Nicht nur für Kinder sind die Tipps hilfreich. Damit können auch die Erwachsenen den Dachboden oder den Keller in Ordnung bringen. Mit einem Farb- und Beschriftungssystem lassen sich alle Dinge, die verstreut herumliegen, ordnen.

Kisten selber bauen
Damit das Ordnungssystem im Zimmer lebhaft und kindgerecht ist, können Eltern gemeinsam mit ihren Kindern eigene Holzkisten bauen. Dabei können sie selbst entscheiden, wie viel Platz die Kiste bieten muss, damit Dinge wie Spiele, Kuscheltiere oder Bausteine darin ein zu Hause finden. Alles was ihr dazu braucht, sind Holzbretter, Nägel und ein Hammer. Dann steht dem Selberbauen nichts im Wege.
Anschliessend könnt ihr eure Werke mit der gesamten Familie bemalen, gestalten und Sachen darauf kleben. So bekommt das Zimmer einen individuellen Charakter und entspricht auch aufgeräumt den Vorstellungen des Kindes.
Überlegt euch, wie gross die Kisten sein sollen. Macht euch eine Skizze – das hilft, um zu wissen, wie gross die Bretter dafür sein müssen.
Eine Kiste hat einen Boden und vier Seiten. Die gegenüberliegenden Seiten sind gleich gross.
Messt die Seiten ab, indem ihr euch am Boden orientiert. Ein Seitenpaar kann genauso lang sein wie der Boden. Das andere Seitenpaar ist so lang wie der Boden plus die doppelte Dicke der Bretter. Damit habt ihr die Fläche, die ihr braucht, um die Bretter im nächsten Schritt miteinander zu verbinden.

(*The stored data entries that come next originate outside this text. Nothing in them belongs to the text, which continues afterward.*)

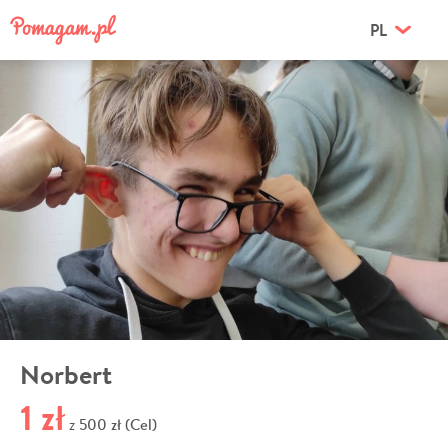
PL
Norbert
1 zł
500 zł (Cel)
z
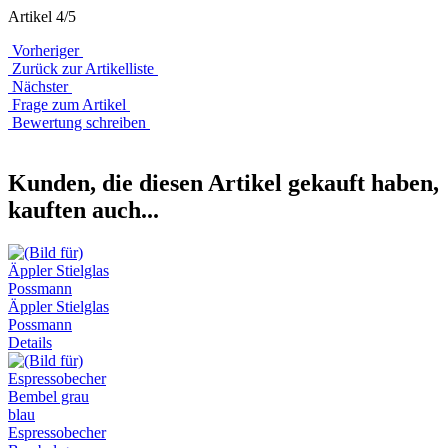
Artikel 4/5
Vorheriger
Zurück zur Artikelliste
Nächster
Frage zum Artikel
Bewertung schreiben
Kunden, die diesen Artikel gekauft haben,
kauften auch...
Äppler Stielglas
Possmann
Details
Espressobecher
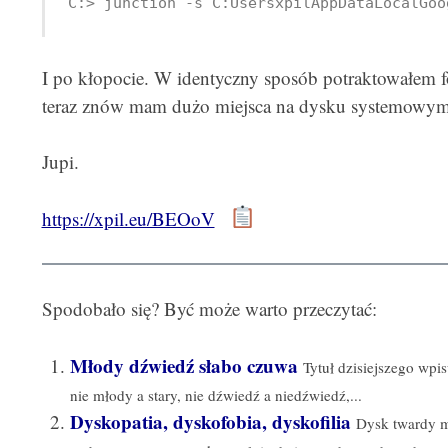
C:> junction -s C:UsersxpilAppDataLocalGoo
I po kłopocie. W identyczny sposób potraktowałem
teraz znów mam dużo miejsca na dysku systemowym
Jupi.
https://xpil.eu/BEOoV
Spodobało się? Być może warto przeczytać:
Młody dźwiedź słabo czuwa
Tytuł dzisiejszego wpis
nie młody a stary, nie dźwiedź a niedźwiedź,...
Dyskopatia, dyskofobia, dyskofilia
Dysk twardy m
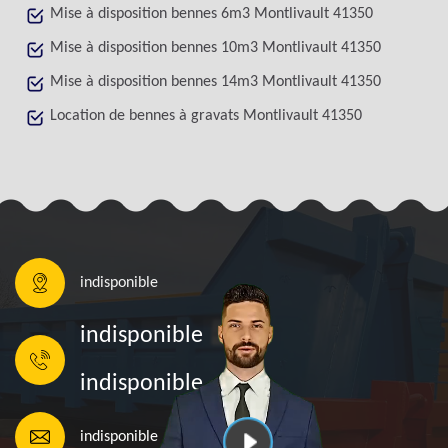
Mise à disposition bennes 6m3 Montlivault 41350
Mise à disposition bennes 10m3 Montlivault 41350
Mise à disposition bennes 14m3 Montlivault 41350
Location de bennes à gravats Montlivault 41350
indisponible
indisponible
indisponible
indisponible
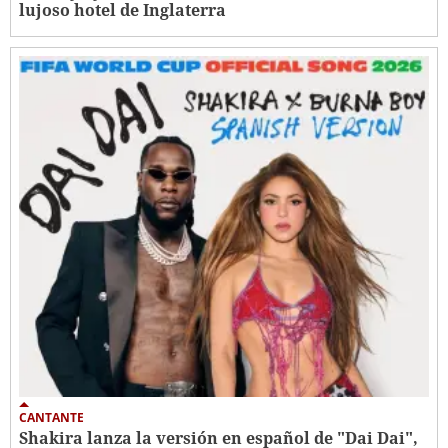
lujoso hotel de Inglaterra
CANTANTE
Shakira lanza la versión en español de "Dai Dai",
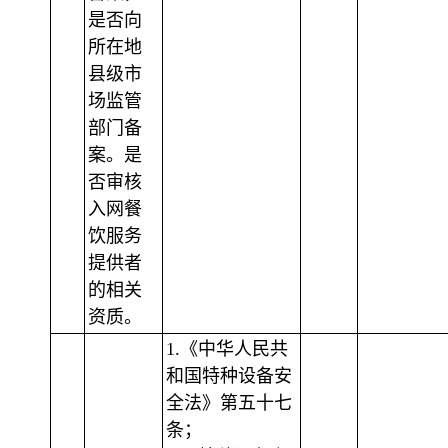
是否向
所在地
县级市
场监管
部门备
案。是
否审核
入网餐
饮服务
提供者
的相关
资质。
1.《中华人民共
和国特种设备安
全法》第五十七
条；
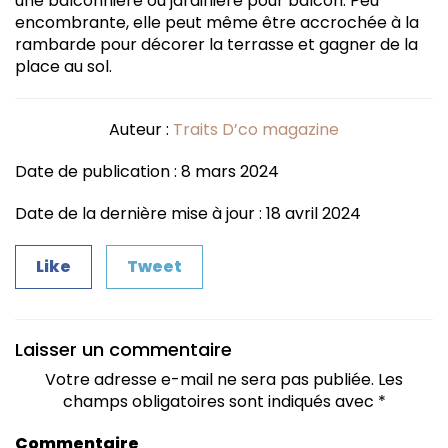
une balconnière ou jardinière pour balcon. Peu
encombrante, elle peut même être accrochée à la
rambarde pour décorer la terrasse et gagner de la
place au sol.
Auteur :
Traits D’co magazine
Date de publication : 8 mars 2024
Date de la dernière mise à jour : 18 avril 2024
Like
Tweet
Laisser un commentaire
Votre adresse e-mail ne sera pas publiée.
Les
champs obligatoires sont indiqués avec
*
Commentaire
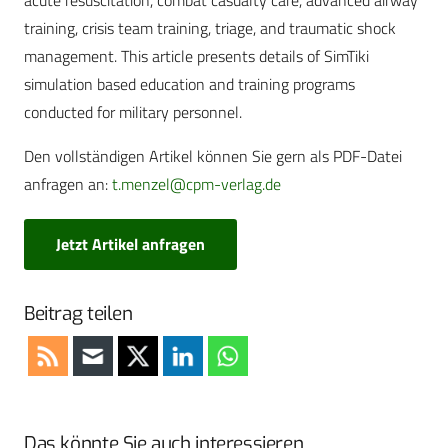
acute resuscitation, combat casualty care, advanced airway
training, crisis team training, triage, and traumatic shock
management. This article presents details of SimTiki
simulation based education and training programs
conducted for military personnel.
Den vollständigen Artikel können Sie gern als PDF-Datei
anfragen an:
t.menzel@cpm-verlag.de
Jetzt Artikel anfragen
Beitrag teilen
Das könnte Sie auch interessieren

Je nachdem, was ihr zuhause habt, verwendet ihr zum Verbinden dünne Nägel oder Schrauben. Das hängt auch von der Dicke der Bretter ab. Sehr dünne Bretter solltet ihr lieber nageln.
Schleift die fertige Kiste am besten mit Schleifpapier ab, damit ihr euch nicht an Splittern verletzt. Ausserdem lässt sie sich dann später besser streichen. Ihr könnt das Schmirgelpapier um einen Holzklotz wickeln – damit kommt ihr auch in die Ecken.
Falls ihr noch Farbe zu Hause habt, streicht die Kiste direkt nach eurem neuen Farbsystem. Sobald die Farbe getrocknet ist, könnt ihr loslegen und aufräumen.
Hinweis: Kinder sollten nicht alleine mit Werkzeug arbeiten!